From the line containing "of social and" through the last line of the records, print every line exactly and nothing more.
_ _ _
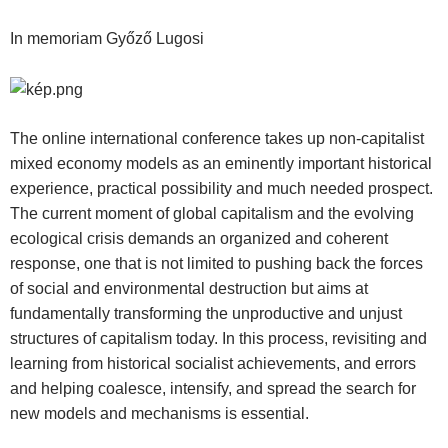
In memoriam Győző Lugosi
The online international conference takes up non-capitalist
mixed economy models as an eminently important historical
experience, practical possibility and much needed prospect.
The current moment of global capitalism and the evolving
ecological crisis demands an organized and coherent
response, one that is not limited to pushing back the forces
of social and environmental destruction but aims at
fundamentally transforming the unproductive and unjust
structures of capitalism today. In this process, revisiting and
learning from historical socialist achievements, and errors
and helping coalesce, intensify, and spread the search for
new models and mechanisms is essential.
_ _ _
* Answer
of social and environmental destruction but aims at
fundamentally transforming the unproductive and unjust
structures of capitalism today. In this process, revisiting and
learning from historical socialist achievements, and errors
and helping coalesce, intensify, and spread the search for
new models and mechanisms is essential.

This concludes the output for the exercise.